There are really on a few necessities that every wallet needs to have.

  1. Cash. The wallet originated as a cache for cash, and that purpose remains an important use today. How much cash you should carry will probably depend on how much of a tycoon you are. For most people, a couple 20-dollar bills would be fine; for big spenders, a wad of C-notes might be necessary. Either way, cash is a must-have wallet ingredient.
  2. Credit Card. Everyone has one, which may be more a condemnation of society than a tribute to fiscal flexibility and technological advance. Wallets are engineered to tote the plastics of American Express, Visa, and MasterCard, so take no shame in taking advantage. However, use temperance. The slippery slope of wallet stuffing begins with credit cards. Only put in the one you use most often.
  3. Bank card. Most people have a bank card (debit card) in addition to their credit card, and chances are good that the bank card gets just as much use. When paying at convenience stores or restaurants, keying in a PIN number is often faster and more convenient than a credit payment. Plus, a bank card is necessary to pull cash from the ATM.
  4. Driver’s license. No matter how bad the picture is, a driver’s license is a wallet necessity. Unless you are way too into lanyards, the wallet is the best (and virtually only) place to carry around the most common form of ID. Most wallets have a see-through pocket specifically designed to hold the license. Those with bad pictures might want to find a different style.
  5. Medical insurance card. Cleaning out your wallet takes a backseat to personal health and safety. An insurance card might not get much use, but you will certainly be thankful you kept it in your wallet when the EMTs need to stitch up your chest cavity.

“But what about the following items?” a desperate packrat might ask. Leaving them out is the only way to cut back on bulbous billfolds.

  1. Photos. The wallet is not the family photo Louvre. If someone wants to see a picture of your kids, you should invite them over to the house rather than open up the accordion file in your back pocket.
  2. Pennies. Nothing adds to wallet girth faster than loose change. Pennies in particular are a nasty culprit because you have to carry around at least four of them to make it worth your time. At the most, you should only carry a single quarter and a single dime. You should not need any more than that.
  3. Receipts. Save a tree and save a hip injury by cutting back on receipts. The beauty of online banking and credit card statements is that you have an automated way of accounting for purchases. Get with the future.
  4. Business cards. Some people’s wallets resemble mini-rolodexes with business cards rivaling an Office Depot aisle. Keep cards in an actual rolodex or in a file at your desk. Input the phone numbers into your cell phone. Take the burden off your back pocket.
  5. Punch cards. Good intentions are the mortal enemy of wallet efficiency. People pack in punch cards certain of the fact that they will, sooner or later, eat a dozen foot-long subs to get half-price off a sub of their choice. Does it ever happen? Rarely. Take the punch cards out and stick them in your glove compartment. Intentions may be good, but follow-through seldom is.

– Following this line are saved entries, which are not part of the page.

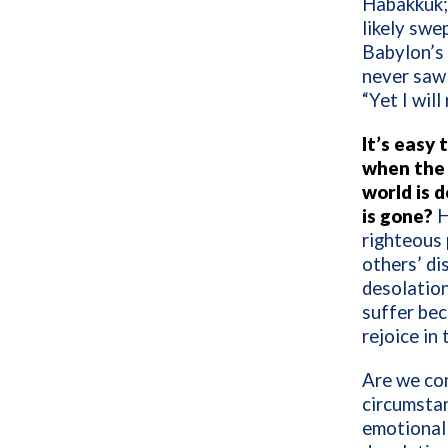
Habakkuk; 
likely swe
Babylon’s 
never saw 
“Yet I will
It’s easy 
when the 
world is 
is gone?
H
righteous 
others’ d
desolation
suffer bec
rejoice in 
Are we con
circumstan
emotional 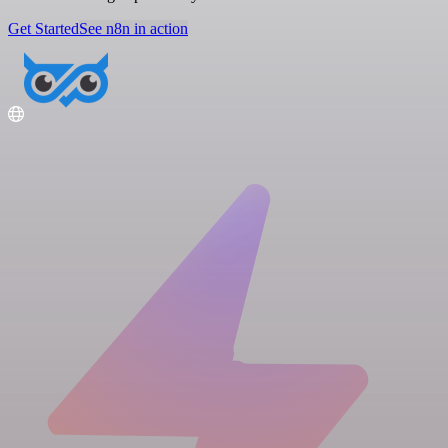
Get Started
See n8n in action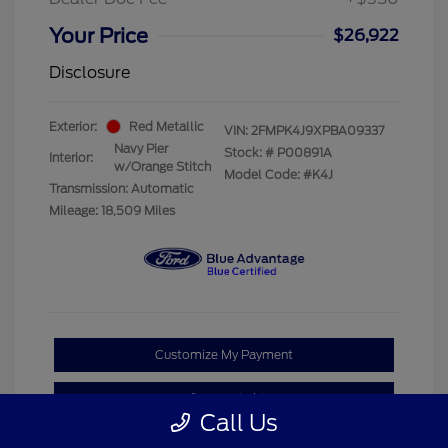
Your Price
$26,922
Disclosure
Exterior:
Red Metallic
VIN:
2FMPK4J9XPBA09337
Navy Pier
Stock: #
P00891A
Interior:
w/Orange Stitch
Model Code: #K4J
Transmission: Automatic
Mileage: 18,509 Miles
Customize My Payment
Confirm Availability
Call Us
Claim Your Bonus Offer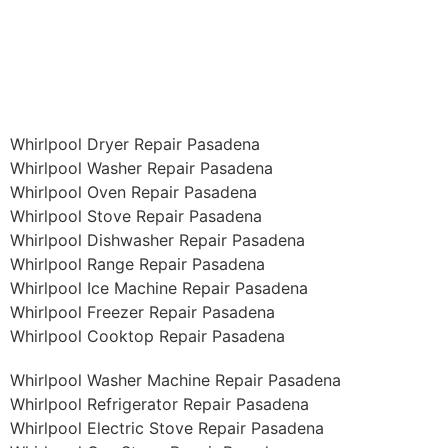
Whirlpool Dryer Repair Pasadena
Whirlpool Washer Repair Pasadena
Whirlpool Oven Repair Pasadena
Whirlpool Stove Repair Pasadena
Whirlpool Dishwasher Repair Pasadena
Whirlpool Range Repair Pasadena
Whirlpool Ice Machine Repair Pasadena
Whirlpool Freezer Repair Pasadena
Whirlpool Cooktop Repair Pasadena
Whirlpool Washer Machine Repair Pasadena
Whirlpool Refrigerator Repair Pasadena
Whirlpool Electric Stove Repair Pasadena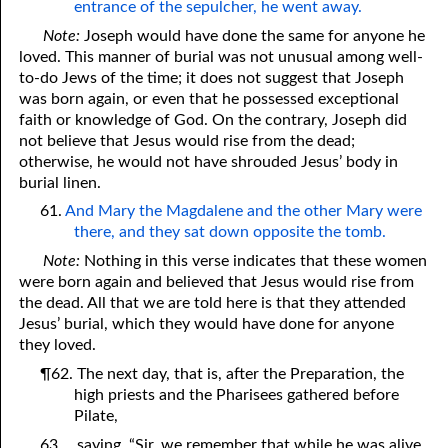
entrance of the sepulcher, he went away.
Note:
Joseph would have done the same for anyone he
loved. This manner of burial was not unusual among well-
to-do Jews of the time; it does not suggest that Joseph
was born again, or even that he possessed exceptional
faith or knowledge of God. On the contrary, Joseph did
not believe that Jesus would rise from the dead;
otherwise, he would not have shrouded Jesus’ body in
burial linen.
61.
And Mary the Magdalene and the other Mary were
there, and they sat down opposite the tomb.
Note:
Nothing in this verse indicates that these women
were born again and believed that Jesus would rise from
the dead. All that we are told here is that they attended
Jesus’ burial, which they would have done for anyone
they loved.
¶62. The next day, that is, after the Preparation, the
high priests and the Pharisees gathered before
Pilate,
63.
saying, “Sir, we remember that while he was alive,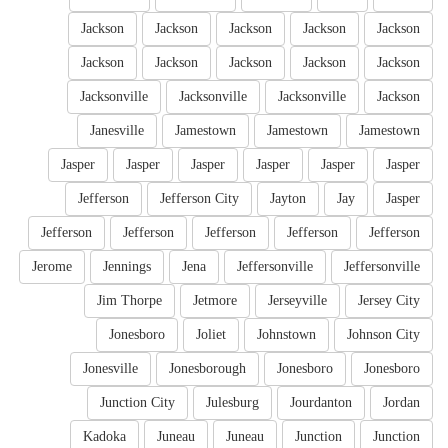
Jackson
Jackson
Jackson
Jackson
Jackson
Jackson
Jackson
Jackson
Jackson
Jackson
Jacksonville
Jacksonville
Jacksonville
Jackson
Janesville
Jamestown
Jamestown
Jamestown
Jasper
Jasper
Jasper
Jasper
Jasper
Jasper
Jefferson
Jefferson City
Jayton
Jay
Jasper
Jefferson
Jefferson
Jefferson
Jefferson
Jefferson
Jerome
Jennings
Jena
Jeffersonville
Jeffersonville
Jim Thorpe
Jetmore
Jerseyville
Jersey City
Jonesboro
Joliet
Johnstown
Johnson City
Jonesville
Jonesborough
Jonesboro
Jonesboro
Junction City
Julesburg
Jourdanton
Jordan
Kadoka
Juneau
Juneau
Junction
Junction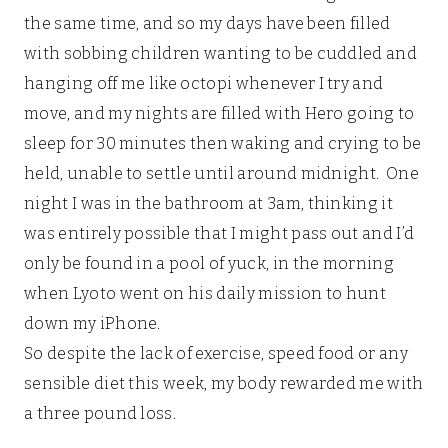
the same time, and so my days have been filled
with sobbing children wanting to be cuddled and
hanging off me like octopi whenever I try and
move, and my nights are filled with Hero going to
sleep for 30 minutes then waking and crying to be
held, unable to settle until around midnight. One
night I was in the bathroom at 3am, thinking it
was entirely possible that I might pass out and I’d
only be found in a pool of yuck, in the morning
when Lyoto went on his daily mission to hunt
down my iPhone.
So despite the lack of exercise, speed food or any
sensible diet this week, my body rewarded me with
a three pound loss.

The dos and don’ts of wallet contents can sometimes only go so far. Fortunately, there are a couple of other options that might help weed out the rest of the wallet burdens.

For starters, get a smaller wallet. Department stores have all sorts of different styles and designs. A money clip-wallet hybrid is one of the more popular alternatives. The design leaves virtually no choice but to cut back on extra cards and receipts.

If a smaller wallet is not an option, try consolidating your membership cards. One great solution is keeping one card with the ID numbers of several cards printed onto it. That way, when you are at any particular store, you can read off your account number rather than fumbling for the proper piece of plastic.

Following these tips should help diminish the burden of a hefty wallet. A little prudence here and some tough decisions there could make a big difference in back pockets and purses everywhere. Wallets come out of their packaging thin, and they have the potential to remain that way.
George Costanza was a martyr for progress. Don’t let his back example die in vain.